On a beau jeu de se moquer de ceux qui, comme François Hollande alors dans l’opposition, dénonçaient le « déni de démocratie » que représentait son utilisation ou qui, comme Manuel Vals rédigeaient une proposition de suppression de cet article de la Constitution. Cela démontre seulement qu’ils ont eu tort d’insulter l’avenir.

On a beau jeu d’ironiser sur une majorité incapable de conserver son unité et sa cohérence lorsqu’il s’agit de voter un projet présenté comme l’un des chantiers les plus importants du quinquennat.
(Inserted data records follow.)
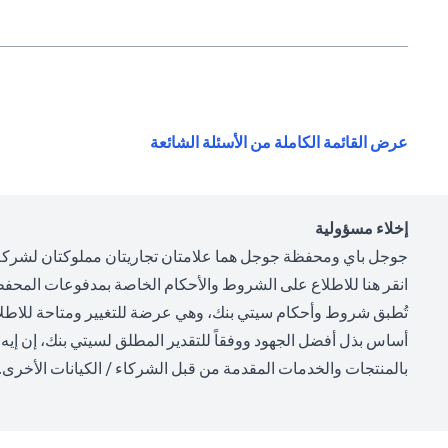
(opens in a new tab)
عرض القائمة الكاملة من الأسئلة الشائعة
إخلاء مسؤولية
جوجل باي ومحفظة جوجل هما علامتان تجاريتان مملوكتان لشركة
(opens in a new tab)
انقر
هنا
للاطلاع على الشروط والأحكام الخاصة بمدفوعات المحفظة
تُطبق شروط وأحكام سيتي بنك، وهي عرضة للتغيير ومتاحة للاطلاع
أساس بذل أفضل الجهود ووفقاً للتقدير المطلق لسيتي بنك، إن إيه - 
بالمنتجات والخدمات المقدمة من قبل الشركاء / الكيانات الأخرى.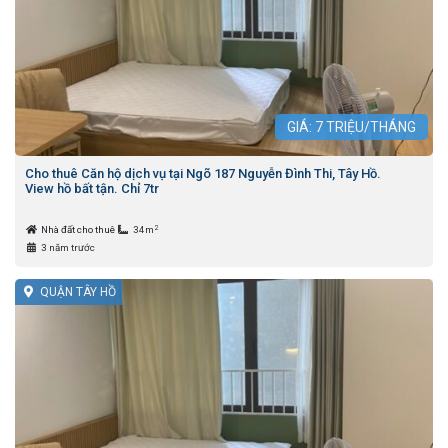
GIÁ:
7
TRIỆU/THÁNG
Cho thuê Căn hộ dịch vụ tại Ngõ 187 Nguyễn Đình Thi, Tây Hồ.
View hồ bất tận. Chỉ 7tr
2
Nhà đất cho thuê
34m
3 năm trước
QUẬN TÂY HỒ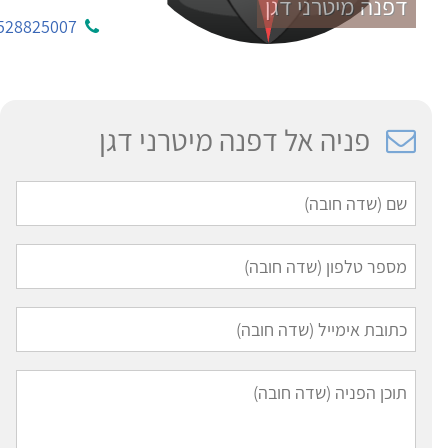
דפנה מיטרני דגן
528825007
פניה אל דפנה מיטרני דגן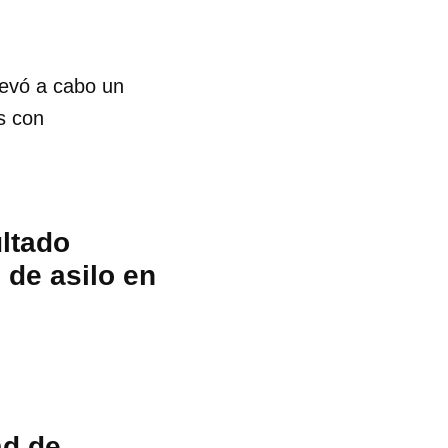
levó a cabo un
s con
ultado
 de asilo en
ad de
Cela prouve seulement qu’aux contours fluctuants de la ligne politique suivie par le Président de la République, correspond une majorité à géométrie variable, et donc incertaine.

Certes, le projet de loi d’E. Macron avait mal commencé : présupposés erronés, campagne de dénigrement des professions visées, études d’impact insuffisantes, absence de réelle concertation avec ces mêmes professions, références évidentes à une idéologie libérale en rupture avec la gauche traditionnelle, etc. Certes, ce projet fourre-tout présenté en grande pompe par le gouvernement partait dans trop de directions, touchait à trop de domaines, menaçait trop d’équilibres déjà fragiles pour ne pas susciter autant de frondes qui, réunies bout à bout, ont fait une opposition suffisante pour en provoquer le rejet.

Mais à y regarder de plus près, les auditions par les députés, les travaux en commissions, le nombre des amendements déposés, ceux qui ont été acceptés par le gouvernement et votés, les heures de débat, le texte final soumis au vote, bien différent de ce qu’il était à l’origine, ne correspondent pas à ce qu’il est convenu d’appeler un « déni de démocratie ». Le travail parlementaire a été dense, et quoi que l’on puisse penser du ministre qui a porté ce texte, ce serait faire preuve de mauvaise foi que de dire qu’il n’a tenu aucun compte des opinions qui se sont exprimées dans l’hémicycle. Alors, le malaise provient-il de l’usage d’un article de la Constitution toujours décrié par ceux qui sont dans l’opposition avant que ceux-là mêmes ne le trouvent bien commode une fois au gouvernement ? Ou bien n’est-il qu’affaire de posture ?

Posture d’un ministre qui, d’entrée de jeu, s’était montré arrogant et sûr de lui avant d’adopter une position plus conciliante ? Posture toujours, de ce même ministre qui a suffisamment irrité certains autres membres du gouvernement pour donner l’impression qu’il jouait perso ? Posture encore, de ceux qui, dans la majorité, ont imposé leurs amendements pour, au bout du compte, jouer au jeu dangereux du « retenez-moi ou je fais un malheur » ? Posture enfin, de ceux qui, dans l’opposition, se sont déclarés – à quelques réserves près – favorables aux orientations de ce projet gouvernemental, pour en définitive ne pas le voter ?

A l’évidence, les armes que la Constitution donne au gouvernement lui permettent de gouverner. Et bien fou celui qui s’en priverait. Alors, si « déni de démocratie » il y a, ne faut-il pas plutôt le chercher dans ces postures successives de nos politiques, lesquelles relèvent de calculs plus que de convictions et de projets ? Des postures qui rendent impossible tout compromis et semblent ruiner toute perspective de réforme. Des postures aussi vaines que dérisoires, qui donnent la troublante impression d’une certaine immaturité de ceux qui les adoptent. Et qui renforcent l’attente d’une autre manière de faire de la politique.